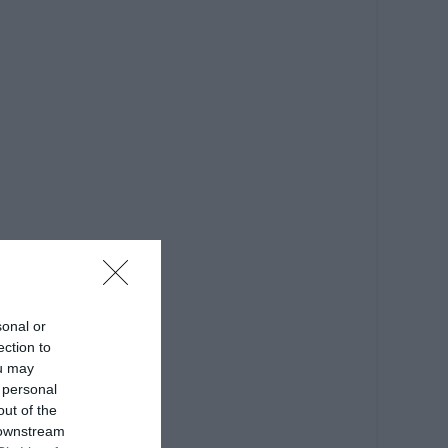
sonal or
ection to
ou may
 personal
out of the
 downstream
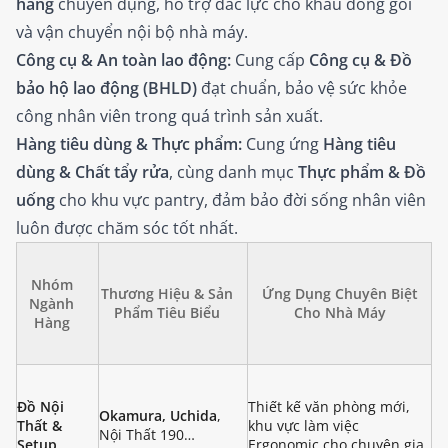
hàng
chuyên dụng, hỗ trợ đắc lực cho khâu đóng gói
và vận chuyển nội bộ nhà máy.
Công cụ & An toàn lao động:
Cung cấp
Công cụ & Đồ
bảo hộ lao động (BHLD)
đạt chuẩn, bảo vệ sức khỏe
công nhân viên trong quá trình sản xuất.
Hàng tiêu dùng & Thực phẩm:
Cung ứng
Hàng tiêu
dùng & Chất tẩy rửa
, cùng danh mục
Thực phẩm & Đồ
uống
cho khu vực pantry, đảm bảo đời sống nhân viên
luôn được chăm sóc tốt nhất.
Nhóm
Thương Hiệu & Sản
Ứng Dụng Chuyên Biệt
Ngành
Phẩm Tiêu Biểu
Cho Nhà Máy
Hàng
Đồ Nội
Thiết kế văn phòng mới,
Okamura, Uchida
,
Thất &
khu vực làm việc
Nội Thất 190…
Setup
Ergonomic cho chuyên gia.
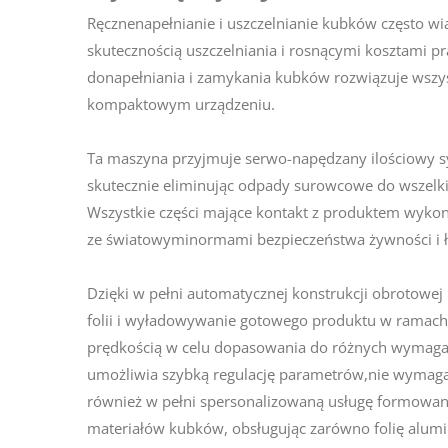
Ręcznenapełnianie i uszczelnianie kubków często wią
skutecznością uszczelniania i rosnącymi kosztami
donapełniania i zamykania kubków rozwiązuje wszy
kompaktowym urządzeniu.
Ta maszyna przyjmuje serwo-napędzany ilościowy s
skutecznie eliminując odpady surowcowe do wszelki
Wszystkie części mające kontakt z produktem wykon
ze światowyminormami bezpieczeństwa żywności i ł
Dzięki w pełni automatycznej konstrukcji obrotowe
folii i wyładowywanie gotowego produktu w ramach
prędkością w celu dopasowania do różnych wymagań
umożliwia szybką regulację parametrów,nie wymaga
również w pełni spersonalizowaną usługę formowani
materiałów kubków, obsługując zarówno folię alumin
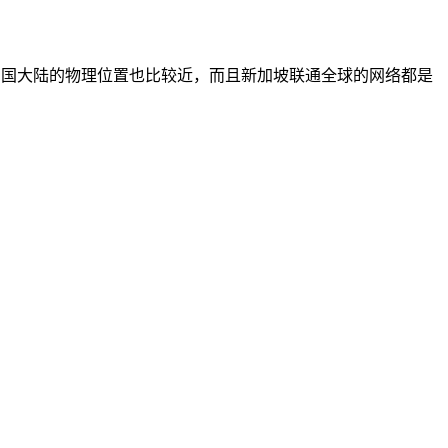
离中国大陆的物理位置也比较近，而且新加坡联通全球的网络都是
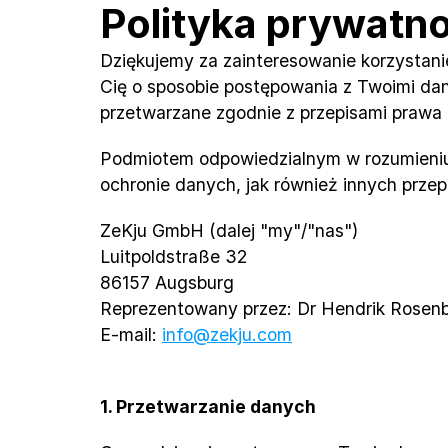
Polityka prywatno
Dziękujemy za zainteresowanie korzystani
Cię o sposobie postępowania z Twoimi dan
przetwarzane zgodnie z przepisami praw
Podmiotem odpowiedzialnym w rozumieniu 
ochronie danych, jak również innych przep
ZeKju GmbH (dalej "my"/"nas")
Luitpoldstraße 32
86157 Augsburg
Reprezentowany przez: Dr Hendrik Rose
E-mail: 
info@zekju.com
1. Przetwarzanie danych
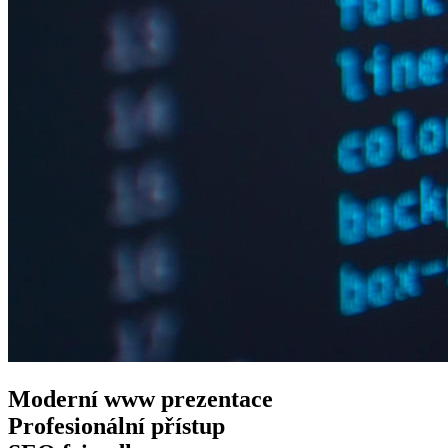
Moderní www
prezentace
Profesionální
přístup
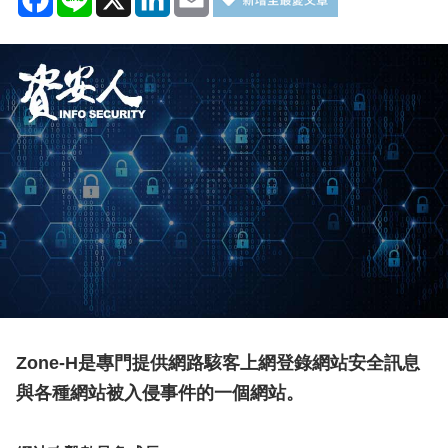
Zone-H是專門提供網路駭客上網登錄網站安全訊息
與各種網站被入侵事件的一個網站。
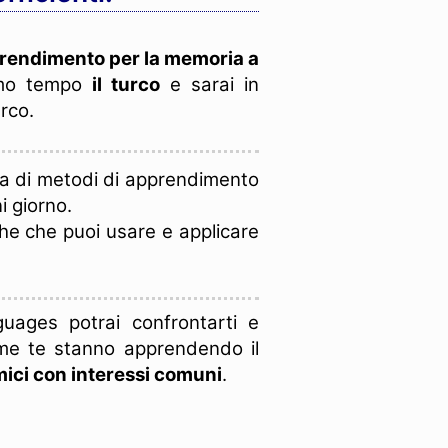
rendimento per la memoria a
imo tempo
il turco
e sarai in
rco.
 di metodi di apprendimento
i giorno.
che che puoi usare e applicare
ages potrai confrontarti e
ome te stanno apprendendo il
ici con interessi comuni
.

...

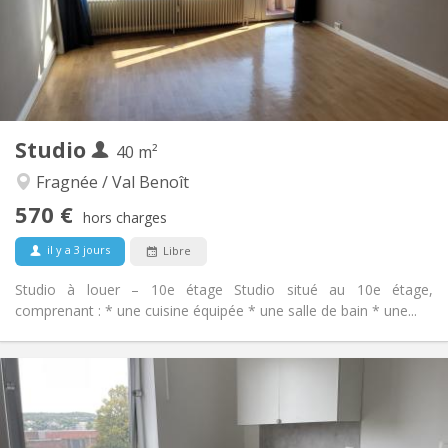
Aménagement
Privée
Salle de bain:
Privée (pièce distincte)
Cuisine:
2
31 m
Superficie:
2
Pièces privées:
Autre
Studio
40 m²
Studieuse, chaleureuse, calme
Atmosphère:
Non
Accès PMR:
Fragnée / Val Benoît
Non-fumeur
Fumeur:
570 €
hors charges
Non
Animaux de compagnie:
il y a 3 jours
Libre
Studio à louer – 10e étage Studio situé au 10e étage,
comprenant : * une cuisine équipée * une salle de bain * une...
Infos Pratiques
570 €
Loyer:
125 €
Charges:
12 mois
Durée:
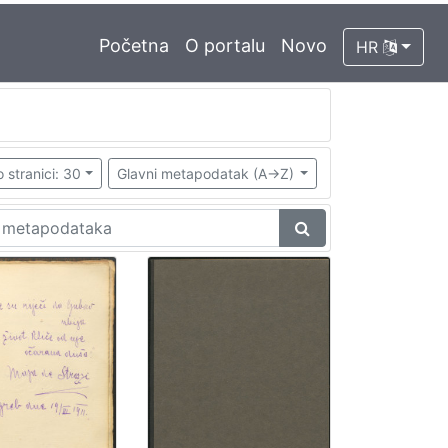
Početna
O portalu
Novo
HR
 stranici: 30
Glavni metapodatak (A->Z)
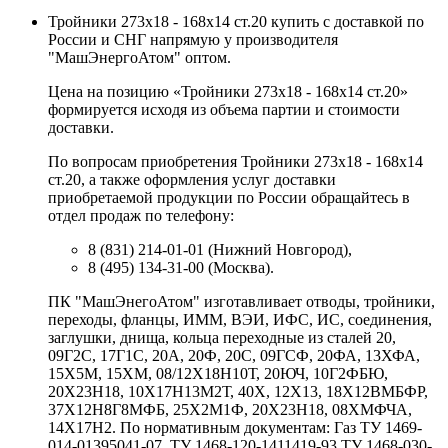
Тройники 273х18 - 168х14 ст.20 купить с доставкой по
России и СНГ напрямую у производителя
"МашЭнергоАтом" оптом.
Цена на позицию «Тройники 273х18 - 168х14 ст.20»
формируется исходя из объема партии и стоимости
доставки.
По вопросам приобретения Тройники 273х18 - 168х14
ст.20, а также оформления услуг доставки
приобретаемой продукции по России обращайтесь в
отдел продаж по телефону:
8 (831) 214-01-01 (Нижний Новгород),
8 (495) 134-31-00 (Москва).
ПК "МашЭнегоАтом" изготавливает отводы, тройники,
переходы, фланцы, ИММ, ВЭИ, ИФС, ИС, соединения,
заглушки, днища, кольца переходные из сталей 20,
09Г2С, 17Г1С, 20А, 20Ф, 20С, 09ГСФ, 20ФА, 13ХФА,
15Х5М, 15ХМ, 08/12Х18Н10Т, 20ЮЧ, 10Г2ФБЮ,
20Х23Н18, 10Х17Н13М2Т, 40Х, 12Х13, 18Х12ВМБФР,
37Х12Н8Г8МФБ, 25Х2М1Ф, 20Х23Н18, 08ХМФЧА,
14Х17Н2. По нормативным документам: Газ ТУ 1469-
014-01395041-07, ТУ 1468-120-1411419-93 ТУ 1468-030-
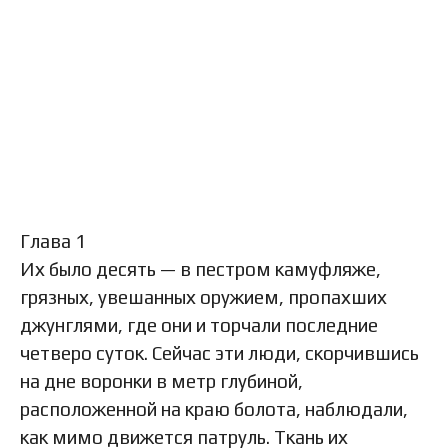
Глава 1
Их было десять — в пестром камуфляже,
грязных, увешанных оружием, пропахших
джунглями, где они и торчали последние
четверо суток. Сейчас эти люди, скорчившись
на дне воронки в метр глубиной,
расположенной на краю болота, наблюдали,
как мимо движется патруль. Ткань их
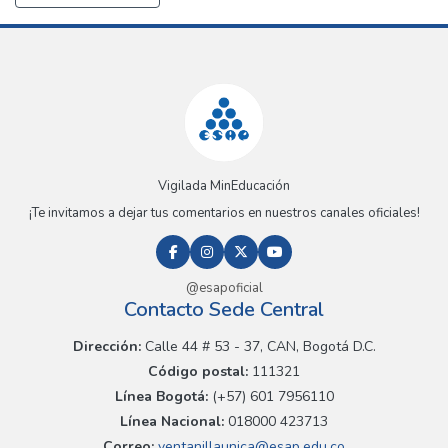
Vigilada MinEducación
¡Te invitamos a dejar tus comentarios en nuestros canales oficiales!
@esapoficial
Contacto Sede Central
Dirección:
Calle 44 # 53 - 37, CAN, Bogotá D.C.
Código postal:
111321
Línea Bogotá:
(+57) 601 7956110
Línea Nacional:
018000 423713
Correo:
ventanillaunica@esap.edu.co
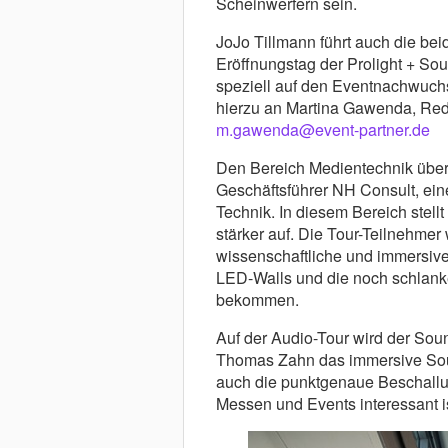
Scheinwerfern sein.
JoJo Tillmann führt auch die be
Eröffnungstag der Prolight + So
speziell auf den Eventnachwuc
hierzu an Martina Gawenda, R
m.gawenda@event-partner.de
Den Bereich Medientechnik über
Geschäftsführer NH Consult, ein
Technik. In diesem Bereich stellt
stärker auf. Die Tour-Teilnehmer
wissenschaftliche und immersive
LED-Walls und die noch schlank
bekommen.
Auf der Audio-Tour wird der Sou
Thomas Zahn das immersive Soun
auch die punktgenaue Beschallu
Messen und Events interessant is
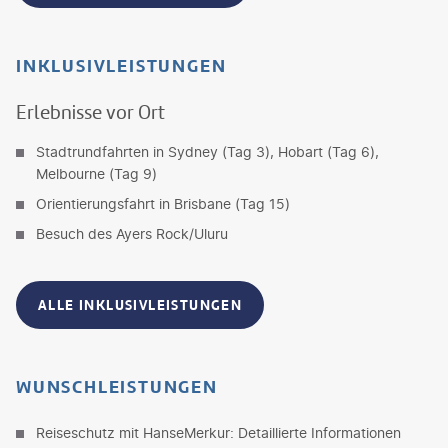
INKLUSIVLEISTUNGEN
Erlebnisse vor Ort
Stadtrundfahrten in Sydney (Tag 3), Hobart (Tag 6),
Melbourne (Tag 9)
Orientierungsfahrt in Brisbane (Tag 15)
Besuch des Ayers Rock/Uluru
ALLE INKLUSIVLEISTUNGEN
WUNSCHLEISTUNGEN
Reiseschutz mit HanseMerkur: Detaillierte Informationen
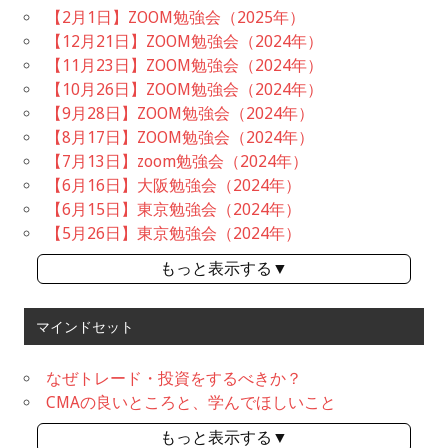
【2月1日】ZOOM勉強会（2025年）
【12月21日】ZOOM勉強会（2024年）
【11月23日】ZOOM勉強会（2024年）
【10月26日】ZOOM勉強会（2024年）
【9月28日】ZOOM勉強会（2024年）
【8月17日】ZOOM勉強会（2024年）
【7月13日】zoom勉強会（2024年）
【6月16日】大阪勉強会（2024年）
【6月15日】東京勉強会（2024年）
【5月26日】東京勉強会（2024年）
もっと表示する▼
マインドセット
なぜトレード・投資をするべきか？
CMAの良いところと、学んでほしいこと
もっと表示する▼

◆ **WHAT THE TASK REQUIRES**:
With the pictures omitted, copy the entries above exactly from the line containing "Hàng tiêu dùng" through the line containing "donapełniania i zamykania", both lines included.

◆ **RESULT FOR THIS EXERCISE**:
Hàng tiêu dùng & Thực phẩm:
Cung ứng
Hàng tiêu
dùng & Chất tẩy rửa
, cùng danh mục
Thực phẩm & Đồ
uống
cho khu vực pantry, đảm bảo đời sống nhân viên
luôn được chăm sóc tốt nhất.
Nhóm
Thương Hiệu & Sản
Ứng Dụng Chuyên Biệt
Ngành
Phẩm Tiêu Biểu
Cho Nhà Máy
Hàng
Đồ Nội
Thiết kế văn phòng mới,
Okamura, Uchida
,
Thất &
khu vực làm việc
Nội Thất 190…
Setup
Ergonomic cho chuyên gia.
Ręcznenapełnianie i uszczelnianie kubków często wią
skutecznością uszczelniania i rosnącymi kosztami
donapełniania i zamykania kubków rozwiązuje wszy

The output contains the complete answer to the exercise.